Die Welt, 30.11.11, Joachim Lange
“Director Eva-Maria Höckmayr carefully transports the piece into the present and stays very close to the music. (…) This is music theatre in the modern sense, developed entirely from the score that Emilia refuses the lieto fine , grabs a gun and mows down the entire company singing at the ramp. She sings the last line alone. (…) Many of the images in the second part are also ghostly, reminding us that more is being negotiated here than the potentate’s congestion of potency. (…) At the very least, it would not be surprising if a rediscovery of Scarlatti the music dramatist, were to emanate from Schwetzingen.”
Deutschlandradio Kultur, 25.11.11, Stefan Keim
“Director Eva-Maria Höckmayr (…) turns it into a differentiated psychological chamber play on Nina von Essen’s stage, which makes positive use of all the circumstances of the rococo theatre. The characters themselves are succinctly drawn, the whole is excitingly told and surprises with an unexpectedly tragic ending. The director presents a thoughtful, solid work that is thoroughly coherent even in the present day.”
Rhein-Neckar-Zeitung, 28.11.11, Matthias Roth
“In Eva-Maria Höckmayr’s production and Julia Rösler’s contemporary costumes, we see a chamber play about life and death, which means nothing other than a psychogram of love. (…) There is no safe ground here. Love on the brink. It is the tyrannical men who make life so miserable. Trapped in their outdated code of honour, fatherland and pride, they deprive everyone else of the basis of life.”
Die Rheinpfalz, 28.11.11, Frank Pommer
“(…) an attractive piece, which met with broad approval at the Winter in Schwetzingen as a German premiere, because the scenic and musical realisation shows (self-)tormenting states of mind, which strip the characters of all statuary. Director Eva-Maria Höckmayr finds people of today and models them through individual typification. (…) a sophisticated, gripping performance.”

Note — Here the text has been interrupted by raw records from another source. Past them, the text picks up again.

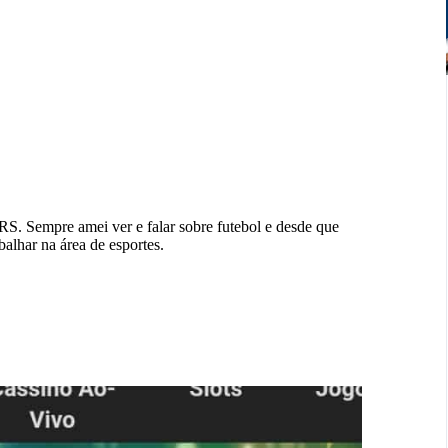
S. Sempre amei ver e falar sobre futebol e desde que
balhar na área de esportes.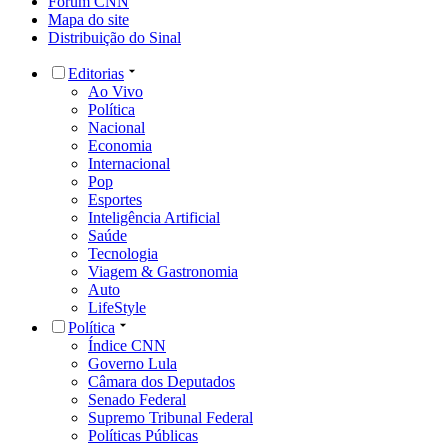
Fórum CNN
Mapa do site
Distribuição do Sinal
Editorias
Ao Vivo
Política
Nacional
Economia
Internacional
Pop
Esportes
Inteligência Artificial
Saúde
Tecnologia
Viagem & Gastronomia
Auto
LifeStyle
Política
Índice CNN
Governo Lula
Câmara dos Deputados
Senado Federal
Supremo Tribunal Federal
Políticas Públicas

Mannheimer Morgen, 28.11.11, Eckhard Britsch
“The – from today’s point of view – strange plot is typical for the baroque opera, but with the German premiere the production makes plausible that the problems can be understood quite cross-temporally, because egomaniacal behaviour clouds the view and delusion can have abstruse consequences. (…) The start to the winter festival is very well received by the premiere audience.”